This is no time for the usual rambling lead. I’ll get right to it. After more than 40 years at this venerable institution, this historic brick landmark on Grand Boulevard, I’ll be leaving in a few days. I’m shuffling off to Brookside, where I’ll be writing a book, launching into other projects and otherwise beginning the next chapter.
But I didn’t want to slip out the door without offering a few thoughts about some things I hope will happen in the coming year and beyond.
▪ As much as I had hoped that a major restoration and expansion of existing terminals at KCI airport would prove to be the best solution, I’ve been swayed by the evidence that a brand new terminal makes the most sense.
What makes even more sense: The final plan and design of a new airport — we have yet to see anything beyond a schematic concept — must make Kansas Citians proud and serve the traveling public better than ever.
This is a generational opportunity to burnish the image of Kansas City and the wider region. Let’s not get sidetracked by the negativos and their red herrings.
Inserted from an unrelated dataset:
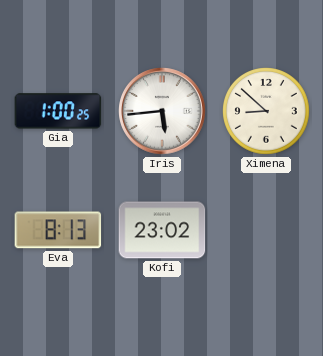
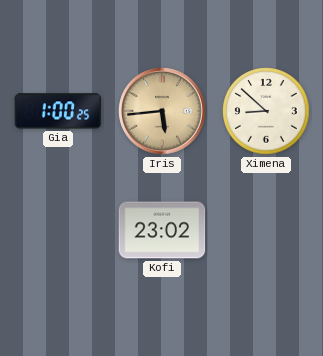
Iris dial: white -> champagne
Eva: 8:13 -> none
Let’s prove once again that when the city comes together to design and build, it can do so for the ages.
▪ Some of us are more excited than others about the coming of the Kansas City streetcar starter line downtown. Here’s hoping that the launch in May goes off smoothly, that the line proves popular and highly useful and that drivers of cars and trucks, as well as pedestrians, learn to adapt to the new symbiosis brought on by mass transit. (I had a thought on the parking issue a few days ago: Install more and better curbside signage that alerts people parking along the streetcar tracks to “Mind the Line.”)
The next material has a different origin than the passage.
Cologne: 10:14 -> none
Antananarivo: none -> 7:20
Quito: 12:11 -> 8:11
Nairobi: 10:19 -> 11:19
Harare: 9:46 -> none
▪ I’ll continue to watch closely all the good things happening in our arts and literary communities. Believe me, people, the Kansas City Symphony has never sounded as confident and powerful as they have lately. We’ve got a growing contingent of strong, energetic and inventive young jazz players. The art scene remains vibrant even as it evolves daily. Keep your eye out for the Rabbit Hole, an emerging non-profit, as it prepares to enter a new phase of planning and fund-raising toward the creation of a one-of-a-kind celebration of children’s literature and early childhood reading. And the writers we have in this town — inspiring.
▪ Go Royals! Again.
▪ As a lifelong, bleeding-heart liberal from Boston — what, you’re surprised? — my gratitude goes out to Bernie Sanders and what he has brought to the Democratic side of the presidential campaign. For one important thing, he has helped Hillary Clinton become a much better candidate. Unlike the ugliness of the other party’s proceedings, we have heard real conversation about issues that matter to people: jobs, economic opportunity, political power and our hijacked democracy. Democratic voters, even those who have not supported Clinton recently or ever, will soon understand why unifying behind the party’s candidate may be urgently meaningful as the November election draws near.
Last summer, I wrote a column on that milestone 40th work anniversary and reflected on the transformation of the news business, so I don’t feel inclined to repeat those sentiments here.
But I’ll admit to being the luckiest guy in the world (to borrow Lou Gehrig’s cherished line). I know how rare it has become to conduct one’s whole career in the same place for as long as I have. I owe an incalculable debt to The Star, our loyal readers, the staffers and friends who’ve come and gone and those who remain, the various communities I’ve engaged with and written about over the years and the people who entrusted me with their stories, all of whom enriched my life.